California has passed its first-ever subsidy aimed specifically at bringing more distributed solar and energy storage to people at highest risk of having their power shut off by utilities trying to prevent wildfires.
The California Public Utilities Commission approved changes (PDF) late last week to the Self-Generation Incentive Program, the state’s premier behind-the-meter battery incentive program. Among them is a $100 million carve-out for vulnerable households and critical services in Tier 2 and Tier 3 “high fire threat districts,” offering incentives that could pay for nearly all of a typical residential battery installation, according to the CPUC analysis.
This supercharged incentive is aimed specifically at people at the highest risk of being hurt if, or when, grid power is cut off for hours or even days at a time under the state’s heightened wildfire prevention regime. While utilities have been sparing in their use of this new “public safety power shutoff” authority so far this summer, they are largely at the mercy of the weather to determine how often they’ll be forced to use it in the future, or how many customers might be affected.
Climate change is driving hotter and drier conditions, putting large swaths of the state at high risk of catastrophic wildfires, including those caused by utility power lines. Pacific Gas & Electric’s bankruptcy was driven by its liabilities from wildfires in 2017 and 2018 caused by its power lines, and Southern California Edison and San Diego Gas & Electric have faced credit downgrades and the threat of insolvency if they’re hit with blame for a major fire.
State regulators and lawmakers have responded to the crisis with steps including a $21 billion wildfire fund for utilities, as well as mandates to invest billions in grid repairs, tree-trimming, weather forecasting, and other wildfire prevention efforts. Thursday’s decision marks the first time the CPUC has approved one of the several proposals from utilities and distributed energy resources vendors such as Sunrun to put market-based incentives to work on the same task.
The funding will come from SGIP’s equity budget, a set-aside for low-income, medically compromised or otherwise disadvantaged residents. Utilities and solar-storage vendors have struggled to enroll many of these customers in what’s still an expensive solar-storage proposition, leaving large portions of the equity budget unspent.
The regulator’s decision addresses many of challenges on this front, such as opening SGIP funding to specific Central Valley disadvantaged communities and participants in existing multi-family housing solar programs. It also boosts the current cap of 50 cents per watt-hour for battery installations, already higher than the mainstream incentive, to 85 cents per watt-hour.
The $100 million carve-out would apply an even higher premium to systems meant to bolster grid resilience against wildfires, up to $1 per watt-hour. “This will address the primary barrier to participation in SGIP by equity budget-eligible customers, particularly residential customers, which is lack of access to financing or capital,” the CPUC noted.
Indeed, at $1 per watt-hour, SGIP pays for $13,200, or 98 percent, of the cost of the typical Tesla Powerwall residential battery system used as the CPUC’s reference case, compared to $6,600 or 50 percent at 50 cents per watt-hour, or $11,200, or 83 percent, at 85 cents per watt-hour.

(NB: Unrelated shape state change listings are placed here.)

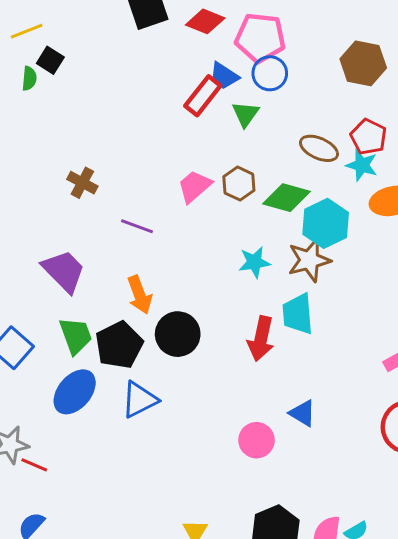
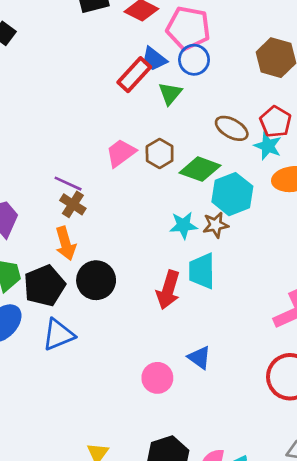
brown cross: (82, 183) -> (73, 204), moved
brown star: (309, 260) -> (216, 225), size x0.7
cyan star: (254, 262) -> (183, 225), moved

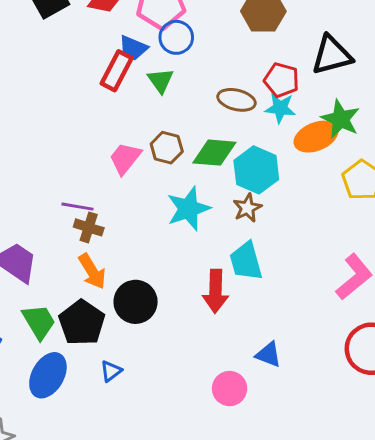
cyan star: (183, 225) -> (188, 209), moved, size x1.4
blue triangle: (58, 335) -> (111, 371), size x0.6

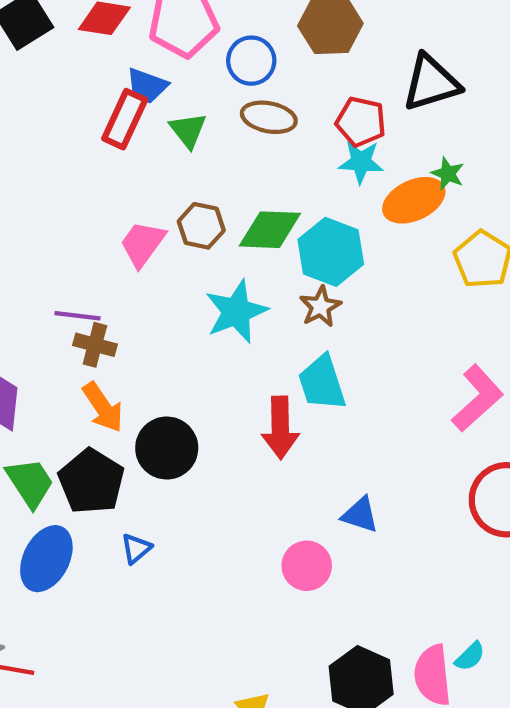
blue circle: (176, 37) -> (251, 61), moved
brown ellipse: (237, 100) -> (269, 117), moved
green star: (341, 119) -> (448, 174), size x0.6

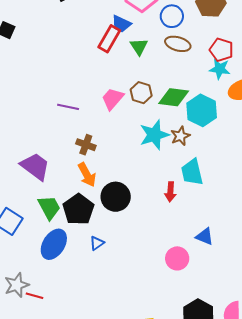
brown star: (320, 307) -> (180, 136), moved
purple line: (78, 316) -> (68, 107), moved
red arrow: (280, 428) -> (170, 192), size x0.7

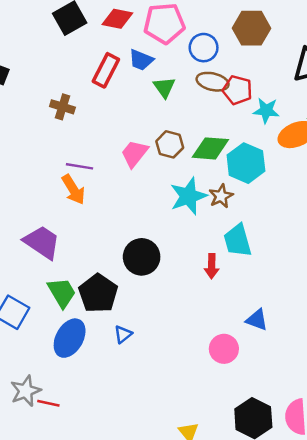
red rectangle: (109, 39) -> (106, 70), moved
red pentagon: (221, 50) -> (237, 90), moved
brown cross: (86, 145) -> (62, 107), moved
orange arrow: (87, 175) -> (73, 190), moved
black circle: (116, 197) -> (142, 257), moved

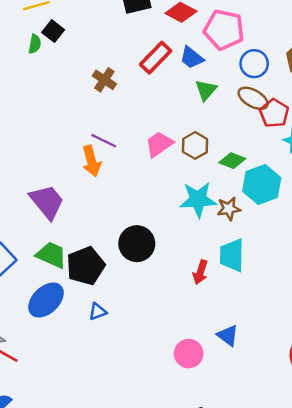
green diamond: (210, 148) -> (232, 161), size x0.7
green trapezoid: (62, 293) -> (51, 255), turned -52

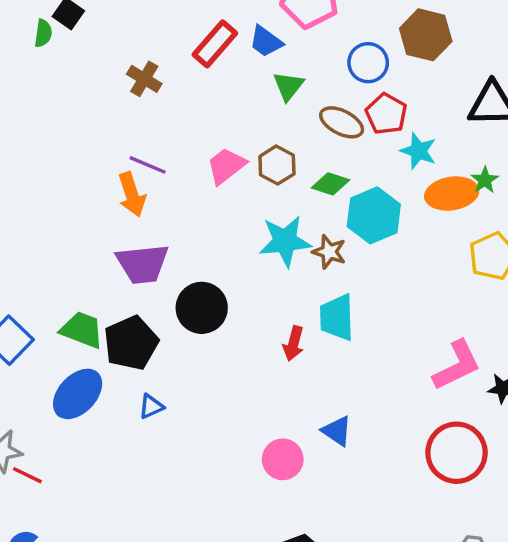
blue circle: (254, 64) -> (368, 63), moved
brown ellipse: (253, 98) -> (342, 122), moved
purple trapezoid: (47, 202) -> (142, 264), moved, turned 126
brown star: (229, 209) -> (329, 252), turned 30

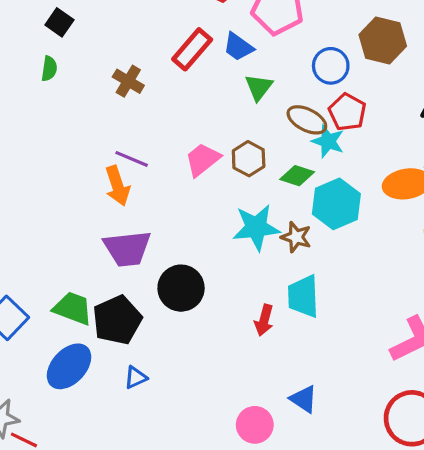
green semicircle: (43, 33) -> (49, 69), moved
cyan star: (418, 151) -> (328, 141), moved

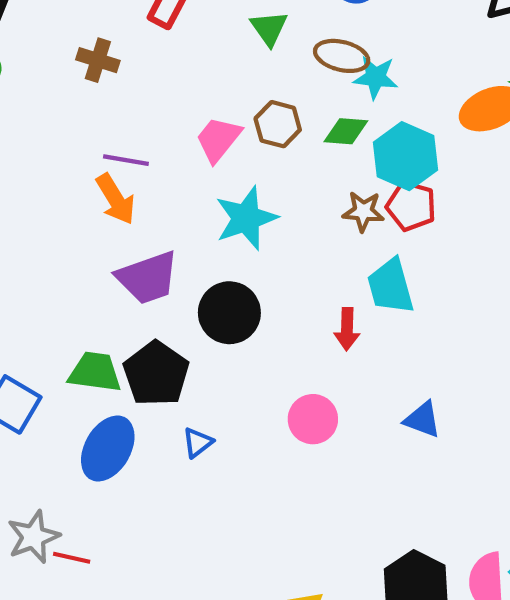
red pentagon: (347, 112) -> (411, 206), moved
cyan star: (256, 228) -> (246, 218), moved
pink circle: (255, 425) -> (313, 419), moved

“Party comments on the proposed decision persuaded us that the risk of setting the incentive levels too low for the new equity resiliency budget and the equity budget, leading again to no or very low participation in these budgets, outweighs the risk that developers will inflate costs,” the CPUC wrote.
Not everyone living in Tier 2 or 3 areas will be eligible for this funding, only “SGIP critical resiliency needs” customers. With a few exceptions, this includes people who meet the equity budget’s low-income and disadvantaged criteria, or are “medical baseline” customers who have notified their utility of a “serious illness or condition that could become life-threatening if electricity is disconnected.”
Critical services and critical infrastructure in Tier 2 and 3 districts can also apply for the carve-out, although CPUC’s decision makes clear it will prioritize “only the most critical facilities and infrastructure and those with the least ability to fund a storage system.”
The CPUC also set up new rules for critical resilience customers, who are meant to use their batteries to “island,” or run disconnected, from the grid, to deal with the fact that the SGIP program wasn’t designed for islanding. These include requirements to have the system inspected by the local utility or another authority with jurisdiction over its interconnection, and to file data on how long it can operate in island mode under different conditions.
Beyond the $100 million wildfire carve-out, the decision makes some important changes to SGIP’s approach to low-income, disadvantaged and multifamily housing, the CPUC’s press release noted. Those include granting eligibility to participants in the Single Family Affordable Solar Homes (SASH) program, the SASH for Disadvantaged Communities program, the Solar on Multifamily Affordable Housing program, and the Multifamily Affordable Solar Housing program.
The CPUC also approved $4 million for heat pump water incentives and $10 million for SGIP storage incentives to support pilot projects in 11 San Joaquin Valley disadvantaged communities.
California Supercharges Battery Incentive for Wildfire-Vulnerable Homes, by Jeff St. John, Greentech Media, September 17, 2019.